Not everyone gets side effects - I got on quite well with sulphasalazine, but unfortunately it didn't keep the RA in check, so I moved on to other meds. I count myself fortunate that there are now a number of drug options available, and I have a good rheumy team in whom I trust.

Good luck, and keep us posted.

Lou001

Thanks all, I have an anxiety disorder which makes it very hard for me to take medication. It isn't a case of not wanting to take them, i'm just extremely scared and have convinced myself I will have every side effect listed.
I'm currently seeing a cognitive behavioral therapist and she is helping me to overcome this fear.

I really hope I have the courage to take them soon as my joints really aren't getting any better.

dreamdaisy

I have a friend who's PsA is controlled by four sulph tablets per day. He is still mobile, in full-time work and has no trouble with the meds whatsoever. He began it as soon as he was diagnosed - this was around six years ago and his disease is held in check for the time being.

Better is not an option for us auto-immuners - once the damage is there it's there and cannot be undone, as I know to my physical cost. It is your choice about whether to take the meds of not but if you don't I suspect your rheumatology unit will discharge you for refusing treatment and, as Sticky said, the effects of an untreated auto-immune are far more scary than any side effects: side effects are temporary and can be ameliorated: damage is permanent and cannot. I suspect you are far younger than me so it's doubly offensive that PsA has moved in. Arthritis respects no-one: the youngest person I've come across on here was eighteen months old and on injected meth. DD

theresak

Hi Lou,

I hope the CBT helps you to overcome your fears - do keep posting and let us know how you go on.

Tezz x

Lou001

Thanks all.

I was at the hospital today as they have given me a steroid injection to help the pain.
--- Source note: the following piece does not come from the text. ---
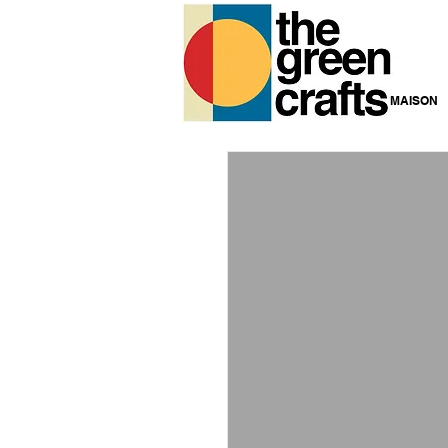
MAISON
The rheumatologist & the nurses have all been very supportive. I'm not refusing treatment, I have the tablets, I'm just incredibly anxious to take them. I too hope CBT helps me to over come my fear.
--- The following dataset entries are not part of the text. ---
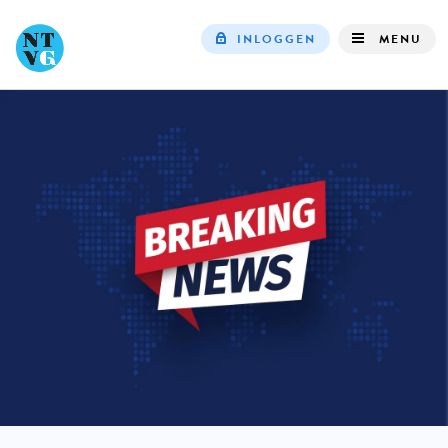
INLOGGEN
MENU
Top
navigation
IN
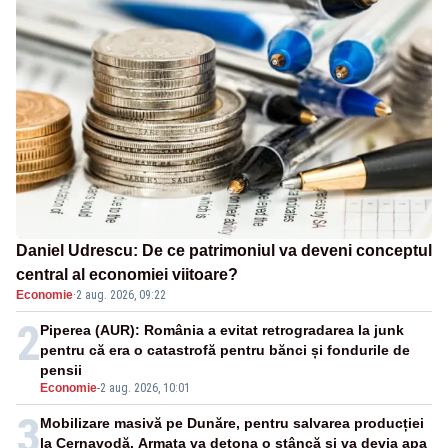
Daniel Udrescu: De ce patrimoniul va deveni conceptul
central al economiei viitoare?
Economie
·
2 aug. 2026, 09:22
2
Piperea (AUR): România a evitat retrogradarea la junk
pentru că era o catastrofă pentru bănci și fondurile de
pensii
Economie
-
2 aug. 2026, 10:01
3
Mobilizare masivă pe Dunăre, pentru salvarea producției
la Cernavodă. Armata va detona o stâncă și va devia apa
The nurse today reassured me that they will be monitoring me closely and if I have any problems on them I can stop.

Now, to get started..

m4r14j

Hi Lou,

I would recommend taking the tablets... I don't have an anxiety problem like you but i do recognise i am just like you in jumping to the worst conclusions and getting myself worked up about things!

maybe we can both help each other out? I was offered the steroid injections and refused that because i was scarred of all the horror stories from use of that! so you can reassure me on that one?

I can reassure you that sulfasalazine is really not that bad, from my research it's the most widely tolerated and while i do have a few side effects from it they are very mild and not worth worrying about. I started it 4 months ago myself and actually it's not doing really anything so i'm worried now about more harmful drugs they will put me on next! or the damage my continued inflammations are causing far more than side effects from sulfasalazine.

virtually everyone gets very dark or orange wee, my mouth is a bit dry and i need to drink more and my taste buds are a bit whack - i keep thinking food is really bland but others tell me its not :roll: It took me longer to get to full dose - your supposed to increase up a tablet each week until you get to 4 a day - i spent 6 weeks doing this as it took some time to get used. mostly it just made me feel sick or hungry i couldn't even tell which in those first weeks - it was like a hollow feeling and a gurgling stomach so i ate lots trying to figure out if it made me less queasy or not. i also used to get a bit dizzy. but really that was it and those dizzy sick feelings went away after 7-8 weeks so its not that big a deal.

Of course no one can tell you how YOU will react to it - but if you start taking it don't rush to up your dose and stick to their schedule if you don't feel good - do what makes life easier for you as you live in YOUR body not the doctors and if it really doesn't agree with you just stop taking it - but you might as well give it a go and give it a fair try if you don't have serious side effects what have you really got to loose - nothing - but you do have lots to gain if it works.